Leur réseau ouvre des portes commerciales, facilite le recrutement de profils rares, et accélère votre développement. Leur présence au conseil d'administration structure la gouvernance de l'entreprise.

 

L'effet de levier pour les levées ultérieures est significatif.

 

Une première levée réussie facilite grandement une seconde levée.
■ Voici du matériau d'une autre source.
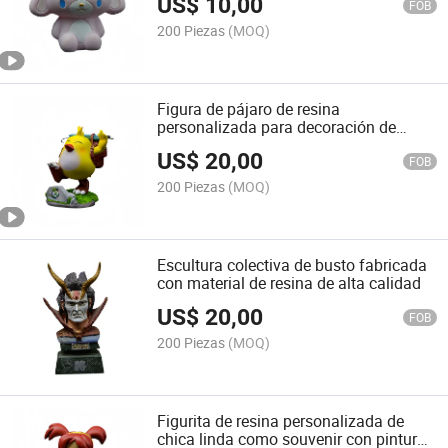
US$
10,00
FOB
200 Piezas
(MOQ)
Figura de pájaro de resina
personalizada para decoración de
jardín
US$
20,00
FOB
200 Piezas
(MOQ)
Escultura colectiva de busto fabricada
con material de resina de alta calidad
US$
20,00
FOB
200 Piezas
(MOQ)
Figurita de resina personalizada de
chica linda como souvenir con pintura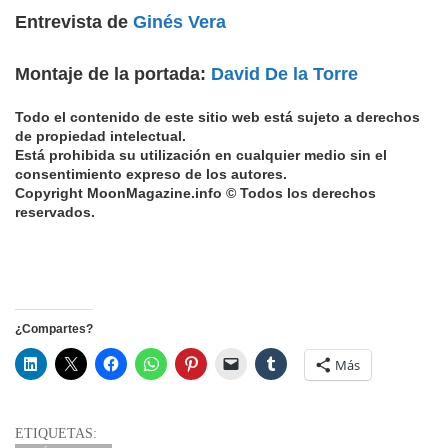
Entrevista de
Ginés Vera
Montaje de la portada:
David De la Torre
Todo el contenido de este sitio web está sujeto a derechos
de propiedad intelectual.
Está prohibida su utilización en cualquier medio sin el
consentimiento expreso de los autores.
Copyright MoonMagazine.info © Todos los derechos
reservados.
¿Compartes?
Más
ETIQUETAS:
Les investisseurs existants réinvestissent souvent lors des tours suivants, et leur présence rassure les nouveaux investisseurs potentiels.

 

La validation du modèle économique par des professionnels de l'investissement renforce votre confiance et celle de vos équipes.

 

Si des investisseurs expérimentés sont prêts à miser des sommes importantes sur votre projet, c'est que votre vision a du sens.

 

Quand lever des fonds ? Les bons et mauvais moments

 

Le timing d'une levée de fonds conditionne largement son succès.

 

Les signaux positifs qui indiquent que le moment est opportun incluent une forte croissance de votre chiffre d'affaires sur plusieurs trimestres consécutifs, des indicateurs d'engagement clients excellents, une opportunité de marché massive et urgente à saisir, la nécessité d'investissements importants impossibles à financer autrement, et un contexte économique favorable aux levées de fonds dans votre secteur.

 

Les situations où il vaut mieux attendre concernent les projets encore au stade d'idée sans validation de marché, les périodes de baisse d'activité ou de résultats décevants, les contextes économiques défavorables avec des valorisations déprimées, et les moments où vous pourriez vous autofinancer encore quelques mois pour améliorer vos métriques et obtenir une meilleure valorisation.

 

L'alternative de l'autofinancement mérite toujours d'être considérée. Si votre croissance peut se financer par vos revenus, cette approche vous permet de conserver 100% du capital, de garder une totale indépendance, et d'éviter la pression des investisseurs.

Certes, la croissance sera plus lente, mais elle sera aussi plus maîtrisée et pérenne.